* [TASK INSTRUCTIONS] Transcribe all the entries word for word, omitting any pictures they contain.

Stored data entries
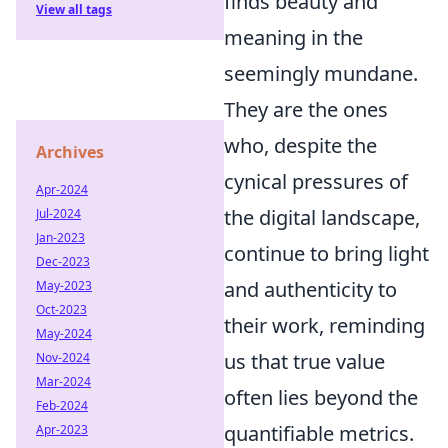
finds beauty and
View all tags
meaning in the
seemingly mundane.
They are the ones
who, despite the
Archives
cynical pressures of
Apr-2024
the digital landscape,
Jul-2024
Jan-2023
continue to bring light
Dec-2023
and authenticity to
May-2023
Oct-2023
their work, reminding
May-2024
us that true value
Nov-2024
Mar-2024
often lies beyond the
Feb-2024
quantifiable metrics.
Apr-2023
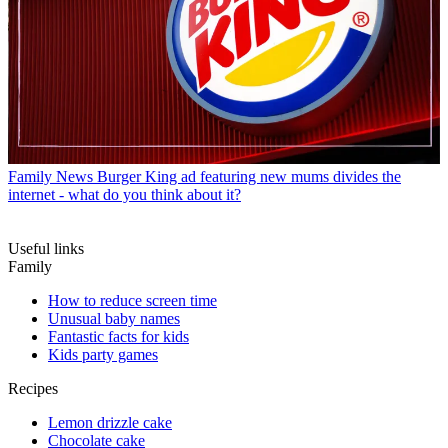
Family News
Burger King ad featuring new mums divides the
internet - what do you think about it?
Useful links
Family
How to reduce screen time
Unusual baby names
Fantastic facts for kids
Kids party games
Recipes
Lemon drizzle cake
Chocolate cake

* [EXPECTED OUTPUT]
finds beauty and
View all tags
meaning in the
seemingly mundane.
They are the ones
who, despite the
Archives
cynical pressures of
Apr-2024
the digital landscape,
Jul-2024
Jan-2023
continue to bring light
Dec-2023
and authenticity to
May-2023
Oct-2023
their work, reminding
May-2024
us that true value
Nov-2024
Mar-2024
often lies beyond the
Feb-2024
quantifiable metrics.
Apr-2023
Family News
Burger King ad featuring new mums divides the
internet - what do you think about it?
Useful links
Family
How to reduce screen time
Unusual baby names
Fantastic facts for kids
Kids party games
Recipes
Lemon drizzle cake
Chocolate cake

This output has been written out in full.